Earmarks, the Helms way.

Somebody recently shared this letter-to-the-editor in The Wall Street Journal by Wayne Boyles, a former coworker during my Capitol Hill days:

Rep. Mark Walker is correct (“GOP Maps a Road to Nowhere in November,” op-ed, Jan. 16. If Senate and House Republicans allow for the resumption of earmarks, they will be turned out of Congress and spend many years in the political wilderness. As a Senate staffer who worked for over two decades in that chamber, dealing with earmarks was a royal pain. They were a large distraction in the appropriations process, drove up spending and in more cases than not were out of sync with federal programming.

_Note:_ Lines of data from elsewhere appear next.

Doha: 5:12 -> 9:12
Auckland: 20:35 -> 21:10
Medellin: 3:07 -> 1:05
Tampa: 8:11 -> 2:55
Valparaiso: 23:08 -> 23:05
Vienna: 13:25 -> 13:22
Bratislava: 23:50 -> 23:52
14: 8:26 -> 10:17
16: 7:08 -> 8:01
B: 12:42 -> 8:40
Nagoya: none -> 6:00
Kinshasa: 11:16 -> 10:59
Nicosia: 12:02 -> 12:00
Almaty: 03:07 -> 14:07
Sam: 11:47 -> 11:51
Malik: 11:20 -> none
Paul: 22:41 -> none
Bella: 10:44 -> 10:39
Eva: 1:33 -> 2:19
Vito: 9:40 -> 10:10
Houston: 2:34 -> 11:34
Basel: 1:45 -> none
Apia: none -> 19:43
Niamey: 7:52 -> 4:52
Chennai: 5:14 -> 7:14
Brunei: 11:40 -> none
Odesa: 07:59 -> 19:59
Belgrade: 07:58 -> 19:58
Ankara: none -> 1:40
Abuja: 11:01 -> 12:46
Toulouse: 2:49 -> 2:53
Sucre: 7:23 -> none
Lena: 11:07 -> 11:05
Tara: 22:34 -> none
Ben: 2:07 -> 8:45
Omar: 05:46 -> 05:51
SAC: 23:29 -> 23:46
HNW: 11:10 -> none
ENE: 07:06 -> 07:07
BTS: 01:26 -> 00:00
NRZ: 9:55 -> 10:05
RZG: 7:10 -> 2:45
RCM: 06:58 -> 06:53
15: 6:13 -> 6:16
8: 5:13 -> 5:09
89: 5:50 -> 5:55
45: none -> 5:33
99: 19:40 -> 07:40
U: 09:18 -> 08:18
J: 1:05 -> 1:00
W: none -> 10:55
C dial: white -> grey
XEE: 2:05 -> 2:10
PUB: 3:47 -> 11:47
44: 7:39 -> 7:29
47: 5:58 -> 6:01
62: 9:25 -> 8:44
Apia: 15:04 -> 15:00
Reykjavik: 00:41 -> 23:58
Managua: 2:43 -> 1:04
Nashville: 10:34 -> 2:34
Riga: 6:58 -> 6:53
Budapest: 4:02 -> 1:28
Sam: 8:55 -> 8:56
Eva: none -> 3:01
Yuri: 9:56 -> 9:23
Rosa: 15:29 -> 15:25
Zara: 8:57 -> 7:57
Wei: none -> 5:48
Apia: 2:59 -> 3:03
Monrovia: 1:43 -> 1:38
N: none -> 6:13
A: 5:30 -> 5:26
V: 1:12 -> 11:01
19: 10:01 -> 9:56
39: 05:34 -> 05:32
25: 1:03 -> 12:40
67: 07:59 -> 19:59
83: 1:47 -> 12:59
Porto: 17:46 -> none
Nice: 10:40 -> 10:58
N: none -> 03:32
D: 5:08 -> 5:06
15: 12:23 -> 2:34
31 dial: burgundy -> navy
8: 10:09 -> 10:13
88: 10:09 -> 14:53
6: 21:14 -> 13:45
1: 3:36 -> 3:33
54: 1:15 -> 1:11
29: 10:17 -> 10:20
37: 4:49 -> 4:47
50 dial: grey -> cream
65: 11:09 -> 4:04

Earmarks were wants, not needs.

In Sen. Jesse Helms’s office, where I worked, we asked every requester to go to a private-sector financial institution first because they would be dealing with a lot fewer people and they would, in many, many cases, get their funds faster if there was financial and economic justification. We asked them do you really want to go through a process where your funding committee would have 535 House and Senate members, plus staff. Private-sector funding is always the best place to go.

Additionally, House and Senate appropriation committees always got first dibs, and if your member wasn’t on the committee, he or she would get the leftovers. Constituent groups would hire expensive lobbyists to help them secure an earmark, and their overhead costs would be greater in some instances than the amount they sought.

I hope Senate and House Republicans will follow Rep. Walker’s advice.